Out of the records below, copy all lines in which the word "dolgozik" occurs.

● **Source material**:
──────────
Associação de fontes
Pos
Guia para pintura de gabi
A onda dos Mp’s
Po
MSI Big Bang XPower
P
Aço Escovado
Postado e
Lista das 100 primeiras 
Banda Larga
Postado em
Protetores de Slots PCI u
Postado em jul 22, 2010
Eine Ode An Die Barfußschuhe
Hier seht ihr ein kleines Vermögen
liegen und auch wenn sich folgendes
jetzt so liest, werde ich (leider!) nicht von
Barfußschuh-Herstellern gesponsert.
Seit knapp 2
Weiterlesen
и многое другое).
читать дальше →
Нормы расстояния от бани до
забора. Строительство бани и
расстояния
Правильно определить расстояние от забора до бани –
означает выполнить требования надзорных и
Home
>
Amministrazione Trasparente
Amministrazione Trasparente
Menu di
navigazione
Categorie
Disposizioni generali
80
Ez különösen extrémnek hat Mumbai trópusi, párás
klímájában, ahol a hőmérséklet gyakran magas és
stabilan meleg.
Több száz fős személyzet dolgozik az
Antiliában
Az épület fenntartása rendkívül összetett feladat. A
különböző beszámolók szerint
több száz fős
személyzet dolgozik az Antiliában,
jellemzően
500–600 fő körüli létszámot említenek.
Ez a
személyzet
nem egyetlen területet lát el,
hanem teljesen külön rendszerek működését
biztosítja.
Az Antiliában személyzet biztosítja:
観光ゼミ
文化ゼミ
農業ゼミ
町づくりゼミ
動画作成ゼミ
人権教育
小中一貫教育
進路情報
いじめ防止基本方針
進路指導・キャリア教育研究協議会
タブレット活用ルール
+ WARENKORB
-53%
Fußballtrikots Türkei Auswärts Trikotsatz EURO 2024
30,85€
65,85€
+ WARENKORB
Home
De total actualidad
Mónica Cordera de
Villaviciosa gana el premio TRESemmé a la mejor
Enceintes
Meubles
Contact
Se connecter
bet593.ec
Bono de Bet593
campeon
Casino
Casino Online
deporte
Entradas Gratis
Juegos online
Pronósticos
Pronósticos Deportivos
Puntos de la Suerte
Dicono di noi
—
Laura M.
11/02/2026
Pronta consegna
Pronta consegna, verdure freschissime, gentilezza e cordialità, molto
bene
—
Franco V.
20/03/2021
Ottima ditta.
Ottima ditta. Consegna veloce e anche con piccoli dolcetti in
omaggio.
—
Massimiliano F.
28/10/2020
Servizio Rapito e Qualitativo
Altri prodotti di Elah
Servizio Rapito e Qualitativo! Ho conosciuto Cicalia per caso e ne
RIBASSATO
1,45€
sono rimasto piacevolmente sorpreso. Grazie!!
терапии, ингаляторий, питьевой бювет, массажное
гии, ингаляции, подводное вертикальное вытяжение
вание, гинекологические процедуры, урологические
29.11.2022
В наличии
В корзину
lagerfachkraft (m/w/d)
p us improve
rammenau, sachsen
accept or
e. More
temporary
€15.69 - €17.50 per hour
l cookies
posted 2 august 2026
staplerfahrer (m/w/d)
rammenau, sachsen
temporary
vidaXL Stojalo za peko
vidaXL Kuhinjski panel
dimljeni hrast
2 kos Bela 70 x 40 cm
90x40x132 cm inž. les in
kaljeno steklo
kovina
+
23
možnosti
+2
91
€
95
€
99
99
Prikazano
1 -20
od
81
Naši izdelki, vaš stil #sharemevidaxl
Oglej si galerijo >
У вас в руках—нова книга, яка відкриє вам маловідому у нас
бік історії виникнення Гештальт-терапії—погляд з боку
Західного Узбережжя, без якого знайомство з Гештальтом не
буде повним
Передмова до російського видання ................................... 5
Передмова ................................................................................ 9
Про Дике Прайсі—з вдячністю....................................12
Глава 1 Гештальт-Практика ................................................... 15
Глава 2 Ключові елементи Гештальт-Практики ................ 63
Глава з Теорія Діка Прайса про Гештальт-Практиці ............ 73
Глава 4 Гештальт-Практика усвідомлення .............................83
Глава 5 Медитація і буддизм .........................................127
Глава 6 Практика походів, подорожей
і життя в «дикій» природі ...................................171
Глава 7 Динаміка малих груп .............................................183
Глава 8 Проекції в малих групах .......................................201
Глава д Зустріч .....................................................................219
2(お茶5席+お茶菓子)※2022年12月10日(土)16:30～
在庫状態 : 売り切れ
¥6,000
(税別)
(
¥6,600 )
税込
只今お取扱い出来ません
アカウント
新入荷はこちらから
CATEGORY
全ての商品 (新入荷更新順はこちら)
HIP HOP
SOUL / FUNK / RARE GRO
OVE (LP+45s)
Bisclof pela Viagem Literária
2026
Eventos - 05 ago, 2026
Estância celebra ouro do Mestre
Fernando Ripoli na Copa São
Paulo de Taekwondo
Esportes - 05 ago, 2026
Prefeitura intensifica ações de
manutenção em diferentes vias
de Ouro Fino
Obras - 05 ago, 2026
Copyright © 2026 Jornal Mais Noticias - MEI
──────────
● **Response box**:
Több száz fős személyzet dolgozik az
személyzet dolgozik az Antiliában,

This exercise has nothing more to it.